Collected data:
*****
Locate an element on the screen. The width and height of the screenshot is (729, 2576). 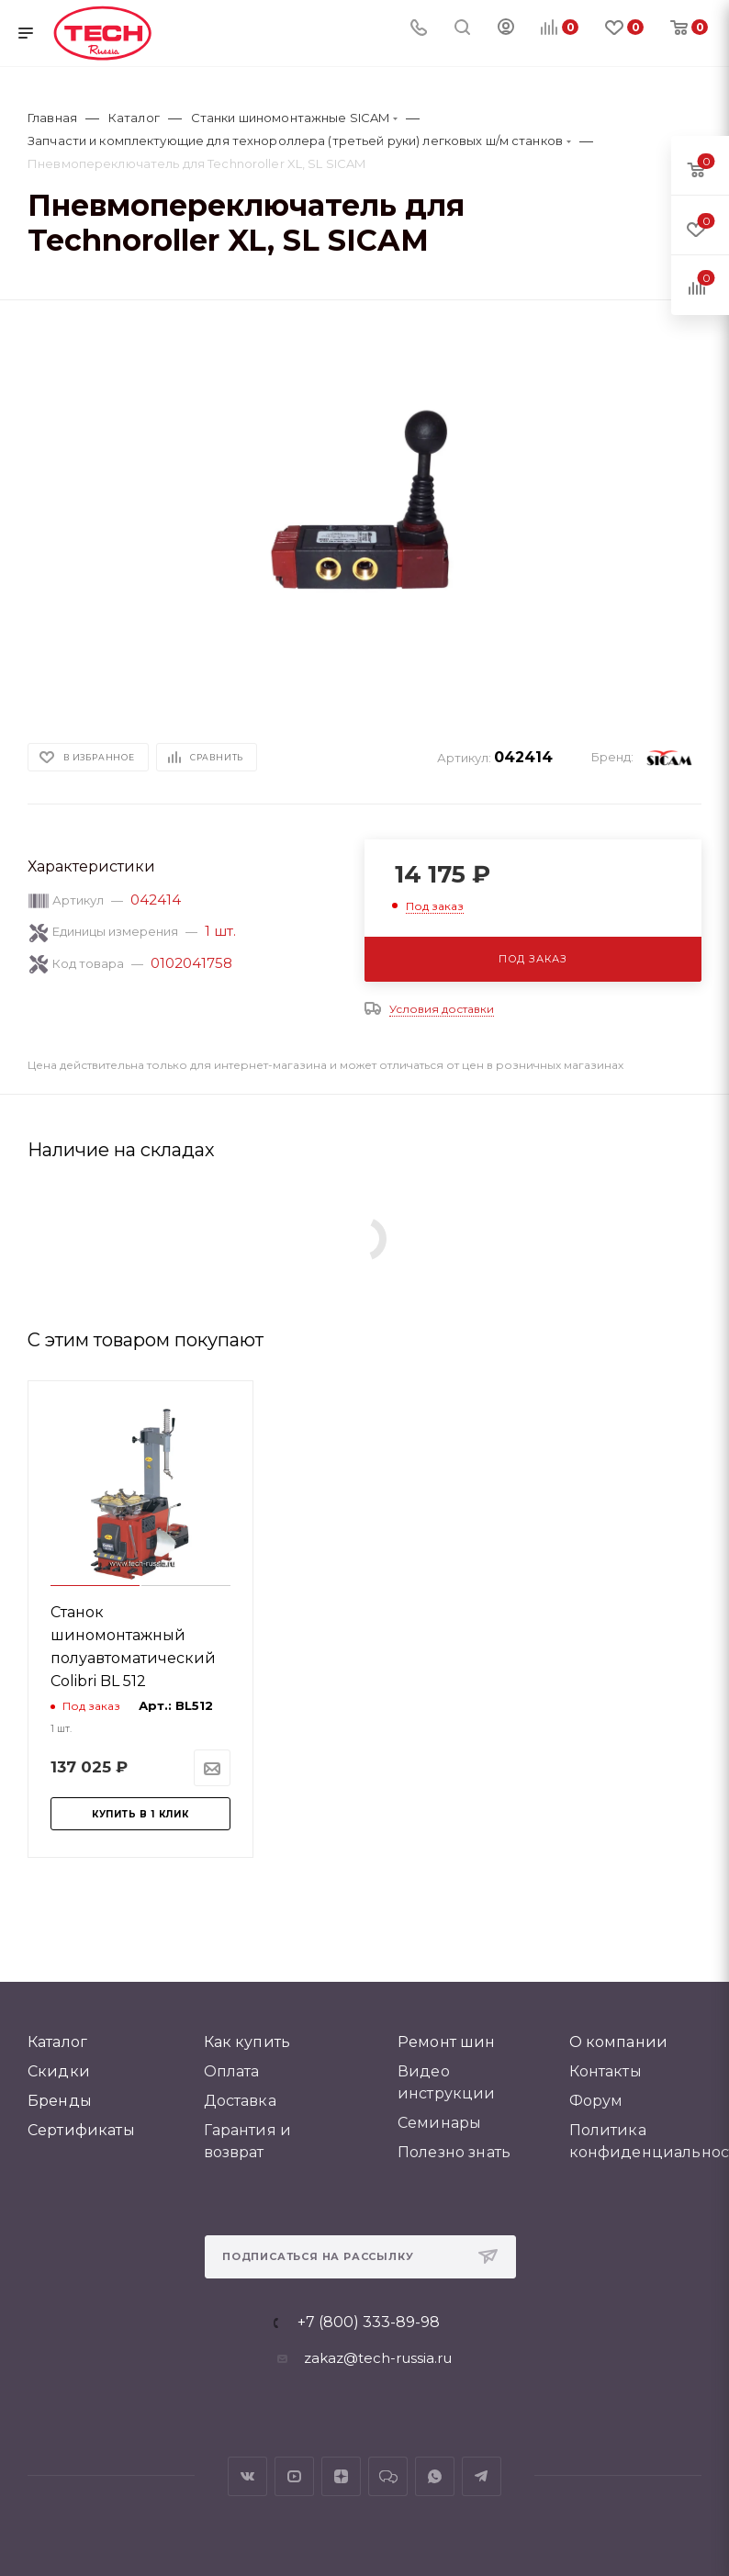
+7 (800) 333-89-98 is located at coordinates (368, 2322).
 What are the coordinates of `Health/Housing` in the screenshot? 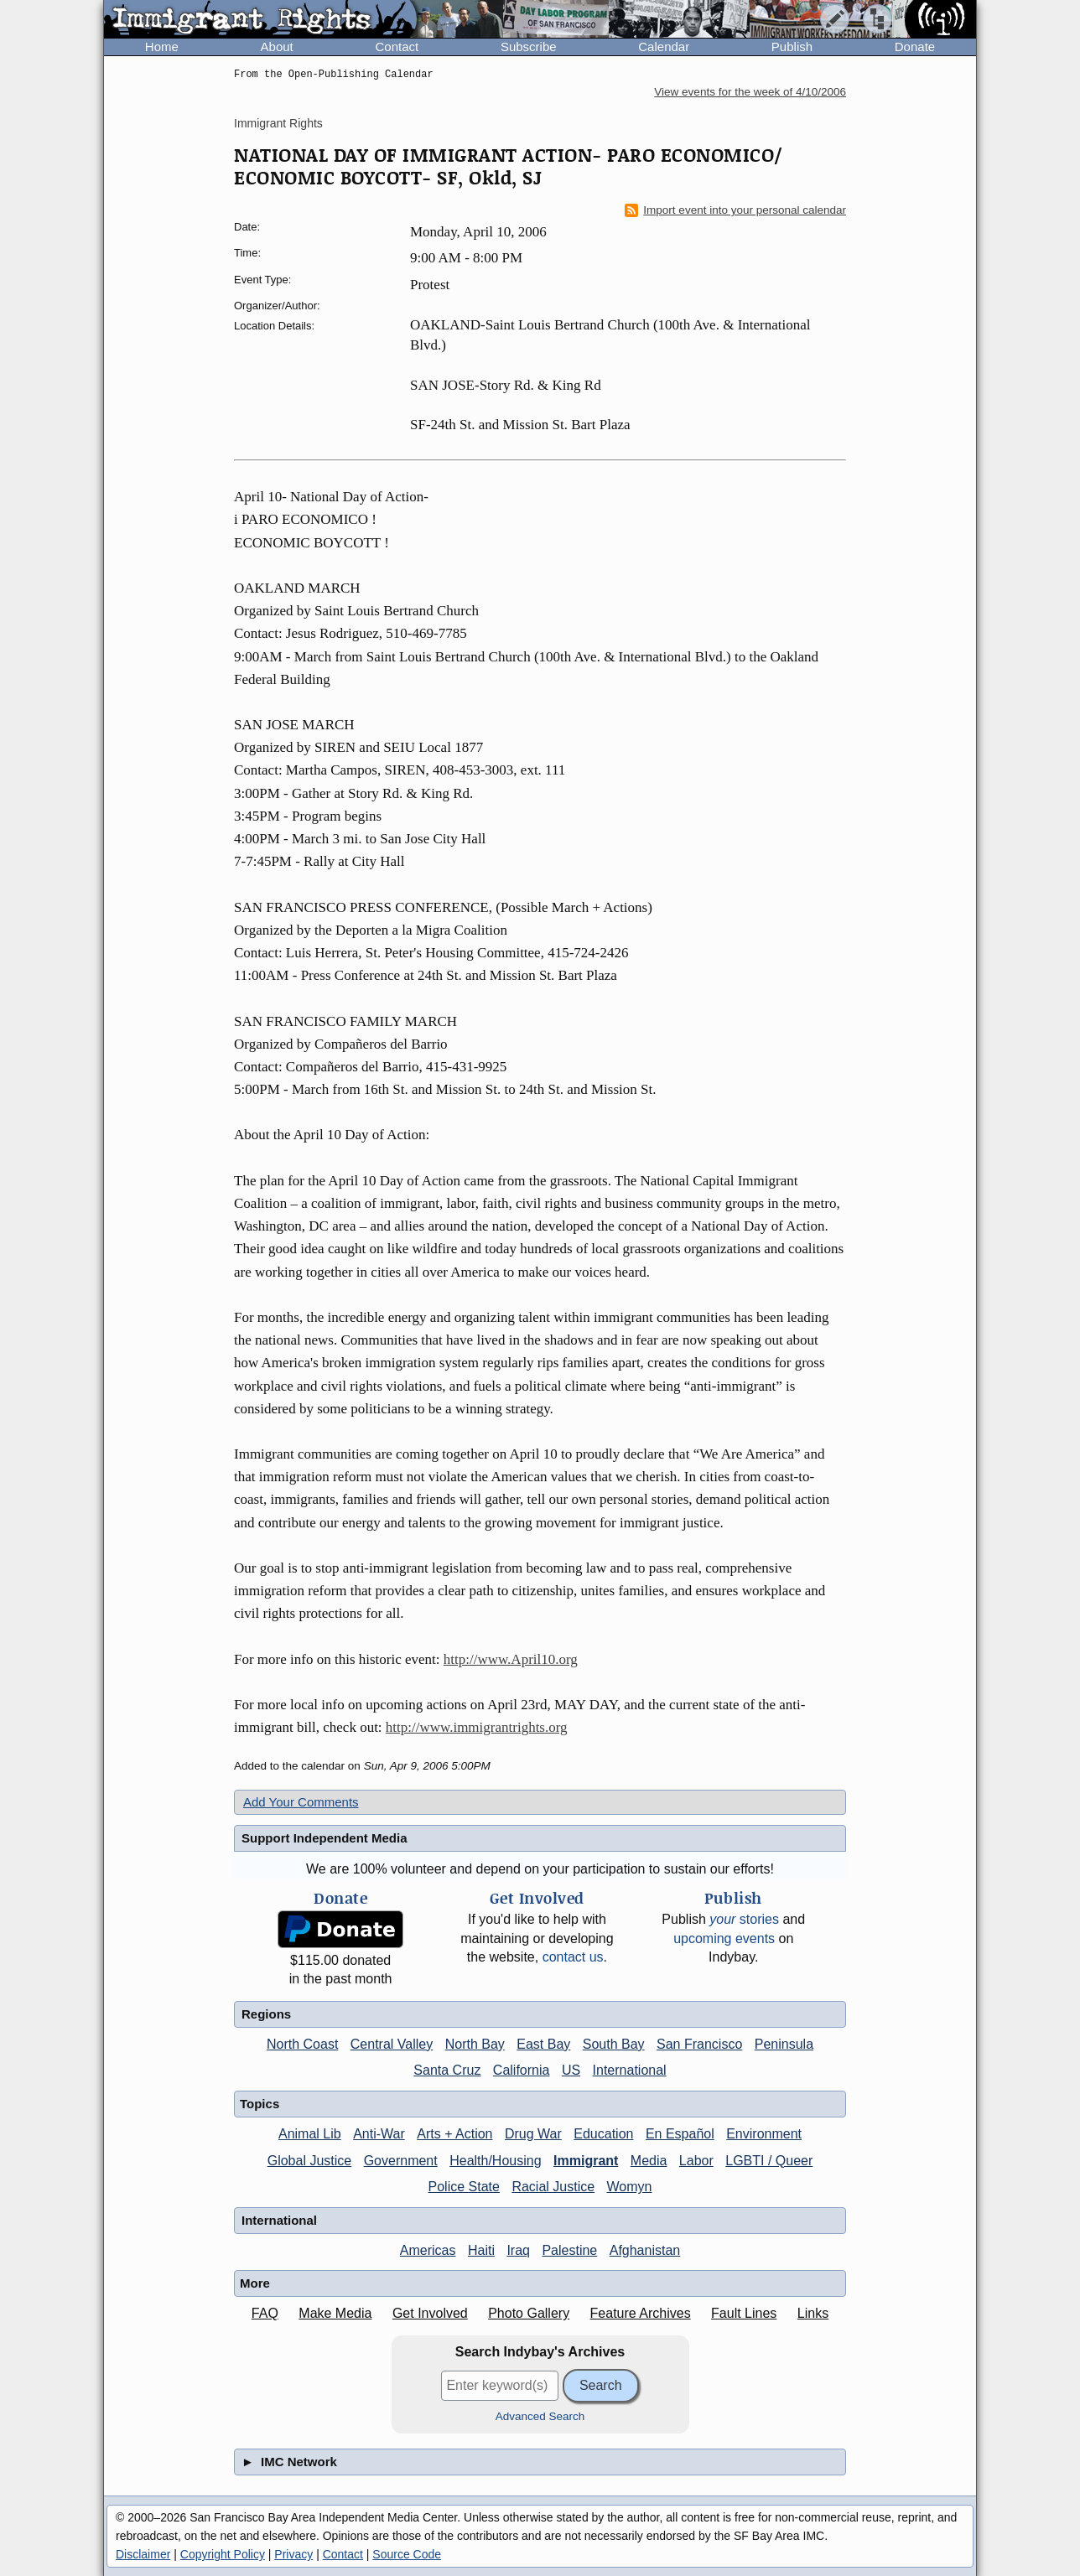 It's located at (495, 2161).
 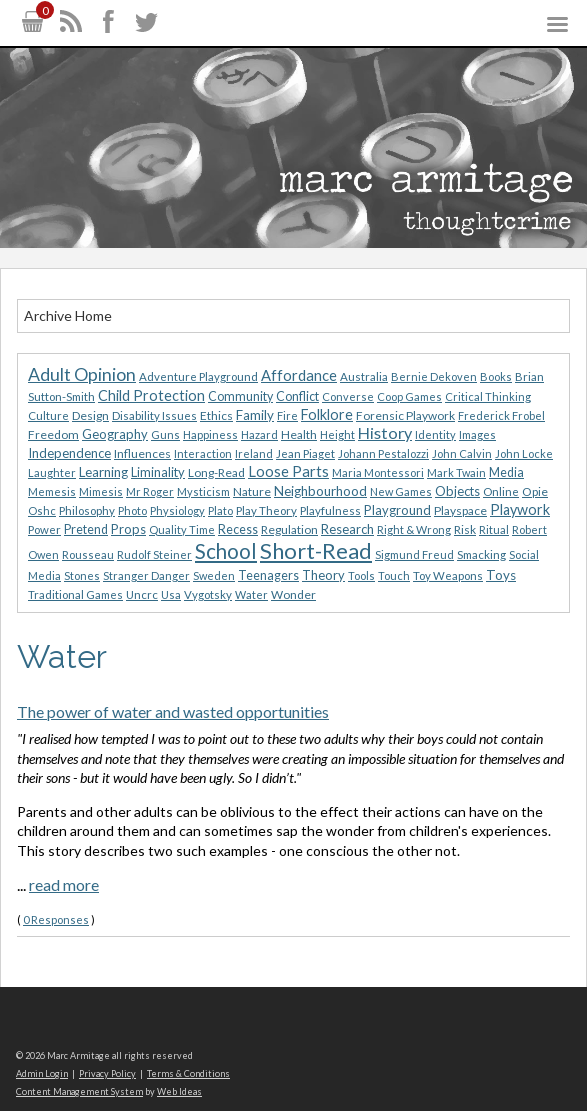 What do you see at coordinates (220, 510) in the screenshot?
I see `Plato` at bounding box center [220, 510].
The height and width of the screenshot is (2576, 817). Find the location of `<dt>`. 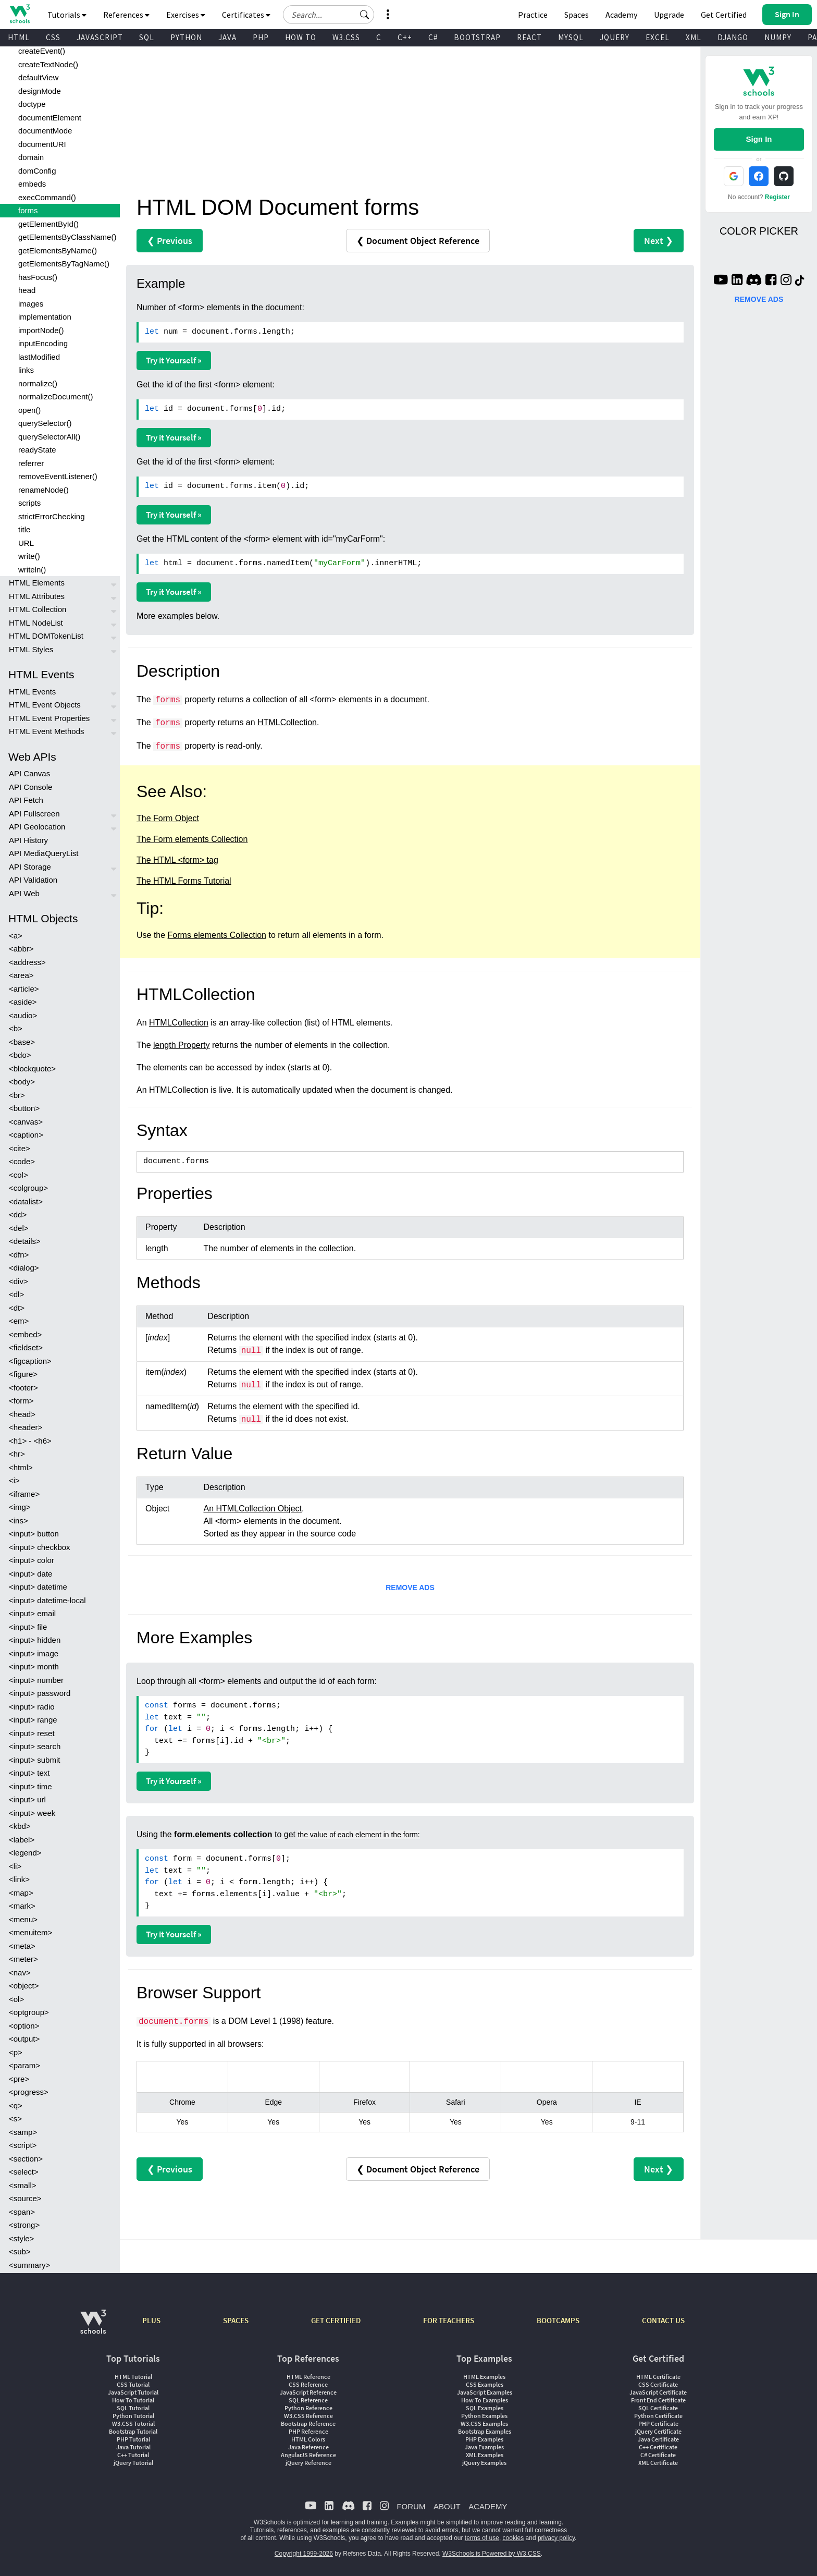

<dt> is located at coordinates (16, 1307).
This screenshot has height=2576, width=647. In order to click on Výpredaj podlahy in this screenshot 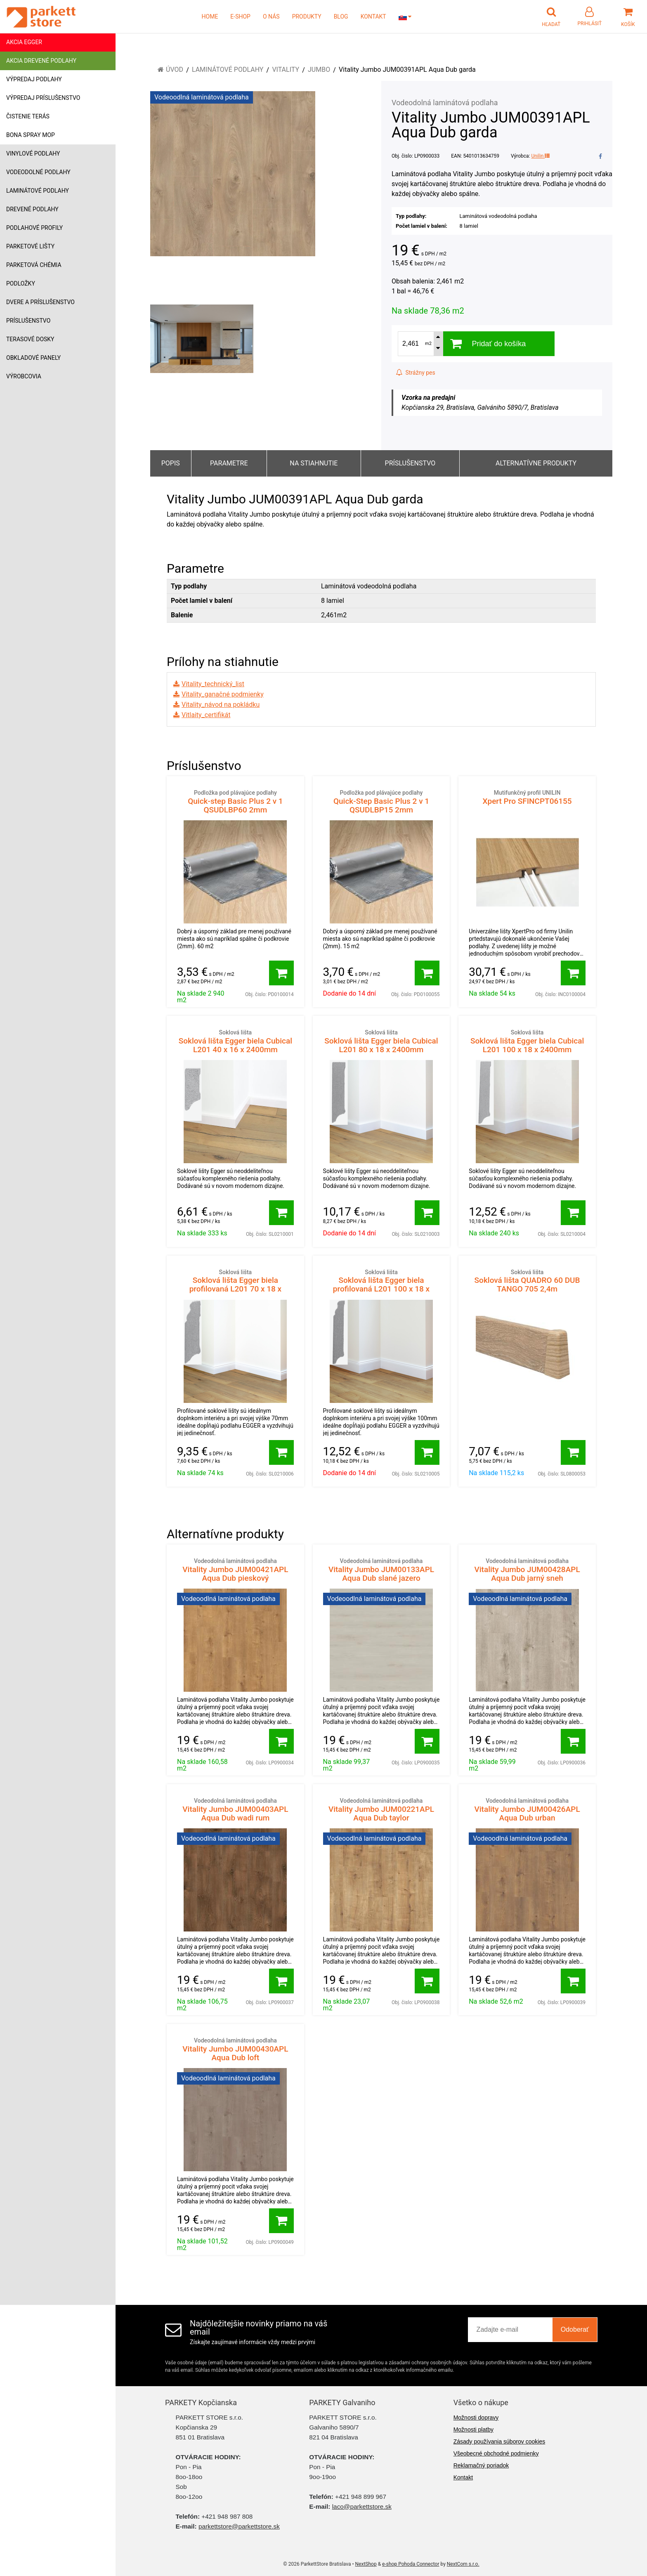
*****
EXERCISE
Leaving out the pictures, print exactly and only the lines from the one containing "The height and" through the last line of the records.

PROBLEM SOLUTION
The height and width of the screenshot is (2576, 817). Find the location of `<dt>`. 

<dt> is located at coordinates (16, 1307).
This screenshot has height=2576, width=647. In order to click on Výpredaj podlahy in this screenshot 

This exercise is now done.